CVPR2022
Learning to Detect Scene Landmarks for Camera Localization
Tien Do, Ondrej Miksik, Joseph DeGol, Hyun Soo Park, Sudipta N. Sinha
被引用 31 次
摘要
In this supplementary document, we present additional quantitative results that could not be included in the main paper. We show extensive qualitative results from our method on the INDOOR-6 dataset and also include a supplemental video.
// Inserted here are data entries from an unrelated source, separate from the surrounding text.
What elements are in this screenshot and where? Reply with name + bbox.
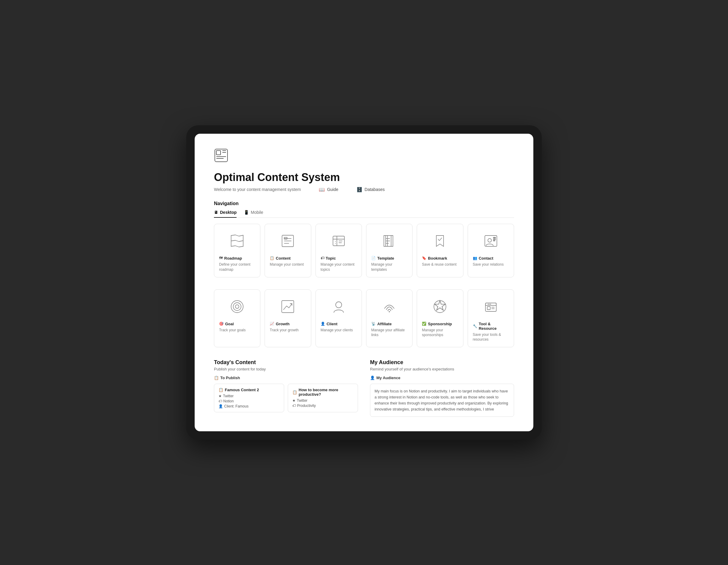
- roadmap-label-icon: 🗺: [219, 256, 223, 260]
- tag-icon-2: 🏷: [292, 403, 296, 408]
- tab-desktop[interactable]: 🖥 Desktop: [214, 210, 237, 218]
- template-desc: Manage your templates: [371, 262, 407, 272]
- roadmap-icon: [229, 233, 245, 249]
- client-icon-area: [321, 296, 357, 317]
- star-icon: ★: [218, 394, 222, 398]
- svg-rect-23: [493, 237, 496, 238]
- card-goal[interactable]: 🎯 Goal Track your goals: [214, 289, 260, 347]
- svg-rect-37: [487, 306, 490, 309]
- sponsorship-icon-area: [422, 296, 458, 317]
- nav-section-title: Navigation: [214, 201, 514, 206]
- header-row: Welcome to your content management syste…: [214, 187, 514, 193]
- client-label-icon: 👤: [321, 322, 325, 326]
- welcome-text: Welcome to your content management syste…: [214, 187, 301, 192]
- content-icon: [280, 233, 296, 249]
- tag-icon: 🏷: [218, 399, 222, 403]
- svg-point-32: [434, 300, 446, 312]
- databases-label: Databases: [365, 187, 385, 192]
- affiliate-icon: [381, 299, 397, 314]
- tool-desc: Save your tools & resources: [473, 332, 509, 342]
- client-icon: [331, 299, 347, 314]
- goal-desc: Track your goals: [219, 328, 255, 333]
- content-card-1-icon: 📋: [218, 388, 223, 392]
- todays-content-section: Today's Content Publish your content for…: [214, 359, 358, 417]
- screen: Optimal Content System Welcome to your c…: [195, 134, 533, 431]
- topic-icon: [331, 233, 347, 249]
- card-growth[interactable]: 📈 Growth Track your growth: [265, 289, 311, 347]
- card-contact[interactable]: 👥 Contact Save your relations: [468, 224, 514, 278]
- content-icon-area: [270, 230, 306, 252]
- svg-point-26: [231, 300, 243, 312]
- affiliate-label: 📡 Affiliate: [371, 322, 407, 326]
- content-card-2-icon: 📋: [292, 390, 297, 394]
- guide-label: Guide: [327, 187, 338, 192]
- content-card-2[interactable]: 📋 How to become more productive? ★ Twitt…: [288, 384, 358, 412]
- growth-icon-area: [270, 296, 306, 317]
- content-card-1[interactable]: 📋 Famous Content 2 ★ Twitter 🏷 Notion: [214, 384, 284, 412]
- card-template[interactable]: 📄 Template Manage your templates: [366, 224, 413, 278]
- audience-text: My main focus is on Notion and productiv…: [375, 388, 510, 412]
- sponsorship-icon: [432, 299, 448, 314]
- databases-link[interactable]: 🗄️ Databases: [356, 187, 385, 193]
- template-label-icon: 📄: [371, 256, 376, 260]
- affiliate-icon-area: [371, 296, 407, 317]
- content-desc: Manage your content: [270, 262, 306, 267]
- audience-icon: 👤: [370, 375, 375, 380]
- tab-mobile[interactable]: 📱 Mobile: [244, 210, 263, 218]
- my-audience-section: My Audience Remind yourself of your audi…: [370, 359, 514, 417]
- contact-icon-area: [473, 230, 509, 252]
- guide-link[interactable]: 📖 Guide: [319, 187, 338, 193]
- content-label-icon: 📋: [270, 256, 274, 260]
- my-audience-subtitle: Remind yourself of your audience's expec…: [370, 367, 514, 371]
- sponsorship-label-icon: ✅: [422, 322, 426, 326]
- svg-rect-1: [216, 151, 221, 155]
- card-sponsorship[interactable]: ✅ Sponsorship Manage your sponsorships: [417, 289, 463, 347]
- nav-section: Navigation 🖥 Desktop 📱 Mobile: [214, 201, 514, 218]
- bottom-section: Today's Content Publish your content for…: [214, 359, 514, 417]
- content-card-2-tag-twitter: ★ Twitter: [292, 398, 353, 403]
- card-roadmap[interactable]: 🗺 Roadmap Define your content roadmap: [214, 224, 260, 278]
- goal-label-icon: 🎯: [219, 322, 224, 326]
- tabs: 🖥 Desktop 📱 Mobile: [214, 210, 514, 218]
- content-card-1-tag-twitter: ★ Twitter: [218, 394, 280, 398]
- svg-rect-25: [493, 240, 495, 241]
- svg-point-30: [336, 302, 342, 308]
- card-bookmark[interactable]: 🔖 Bookmark Save & reuse content: [417, 224, 463, 278]
- card-affiliate[interactable]: 📡 Affiliate Manage your affiliate links: [366, 289, 413, 347]
- topic-icon-area: [321, 230, 357, 252]
- contact-label-icon: 👥: [473, 256, 477, 260]
- content-card-2-meta: ★ Twitter 🏷 Productivity: [292, 398, 353, 408]
- tool-label: 🔧 Tool & Resource: [473, 322, 509, 331]
- desktop-icon: 🖥: [214, 210, 218, 215]
- affiliate-desc: Manage your affiliate links: [371, 328, 407, 338]
- bookmark-label-icon: 🔖: [422, 256, 426, 260]
- card-content[interactable]: 📋 Content Manage your content: [265, 224, 311, 278]
- topic-desc: Manage your content topics: [321, 262, 357, 272]
- cards-grid-row2: 🎯 Goal Track your goals 📈 Growth: [214, 289, 514, 347]
- card-topic[interactable]: 🏷 Topic Manage your content topics: [315, 224, 362, 278]
- goal-icon: [229, 299, 245, 314]
- goal-label: 🎯 Goal: [219, 322, 255, 326]
- content-card-1-tag-notion: 🏷 Notion: [218, 399, 280, 403]
- svg-rect-0: [215, 149, 227, 162]
- contact-label: 👥 Contact: [473, 256, 509, 261]
- content-card-1-title: 📋 Famous Content 2: [218, 388, 280, 392]
- card-client[interactable]: 👤 Client Manage your clients: [315, 289, 362, 347]
- databases-icon: 🗄️: [356, 187, 362, 193]
- bookmark-icon: [432, 233, 448, 249]
- my-audience-title: My Audience: [370, 359, 514, 366]
- card-tool[interactable]: 🔧 Tool & Resource Save your tools & reso…: [468, 289, 514, 347]
- svg-rect-24: [493, 239, 496, 240]
- svg-point-28: [235, 305, 239, 308]
- client-desc: Manage your clients: [321, 328, 357, 333]
- my-audience-sub-label: 👤 My Audience: [370, 375, 514, 380]
- audience-card: My main focus is on Notion and productiv…: [370, 384, 514, 417]
- tool-icon: [483, 299, 499, 314]
- template-label: 📄 Template: [371, 256, 407, 261]
- affiliate-label-icon: 📡: [371, 322, 376, 326]
- client-icon-small: 👤: [218, 404, 223, 408]
- tool-icon-area: [473, 296, 509, 317]
- guide-icon: 📖: [319, 187, 325, 193]
- growth-label-icon: 📈: [270, 322, 274, 326]
- svg-point-22: [488, 239, 491, 242]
Finally, we discuss some failure cases. Quantitative Results In this section, we show the storage efficiency of our method (NBE+SLD) compared to a retrieval and matchingbased method (HLoc [3]) (Section 1.1). Next, we further compare accuracy between our method and multiple baselines through a recall plot that uses a range of thresholds (Section 1.2). Finally, we report bearing errors for predicted landmarks on INDOOR-6 and 7-SCENES [6] datasets (Section 1.3). Storage comparison NBE+SLD requires constant storage. Figure 1 reports the storage requirements for HLoc and our method for each scene in the INDOOR-6 dataset. Our method requires 0.135 GB of storage for the SLD and NBE networks' parameters that are constant for all the scenes. This is significantly smaller than HLoc that requires 1.5GB and 1.2GB on the two larger scenes -scene1 and scene5, respectively. HLoc stores SuperPoint [1] and SuperGlue [4] networks' parameters and SuperPoint's features and VLAD [2] image descriptors for all the database images. The storage for features grows linearly with the number of database images, and that can dominate total storage on large scenes.